I worked with XSLT a lot and I like it, but agree that a general-purpose programming language, preferably procedural, is more convenient and more powerful.

The reason XSLT is this way may be similar to why SQL is this way. SQL is declarative primarily because it isolates the user from concurrency. It would be much easier to write a procedure to fetch the data the way you want, but to write a concurrent procedure that does this safely and nicely among other such procedures would be much harder. XSLT was meant to be used with XML documents of unknown quality, so the logic of what is going on should be traceable. And XSLT did this rather well, given the constraints.

Upd: The constraints, as I see them, were that: the code will be written mostly by non-professionals (there were no professionals yet) so it should not be easy for them to get into an endless loop or otherwise shoot themselves in the foot.
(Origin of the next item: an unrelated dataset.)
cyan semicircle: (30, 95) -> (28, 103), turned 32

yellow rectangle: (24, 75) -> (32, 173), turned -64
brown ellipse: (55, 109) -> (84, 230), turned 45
CSS faced similar constraints and was always rather awkward; nowadays it is also too complex and is only a formatting engine, not a transformation engine.

E.g. if XSLT was the main engine of the web CSS stylesheets would be unnecessary. The attributes could be placed on the elements themselves as this happens in XSL-FO. This would remove a major source of complexity; look at Tailwind, how popular it is, and why? Exactly because it removes an indirection step and instead of providing an external formatting rule merely formats an element directly.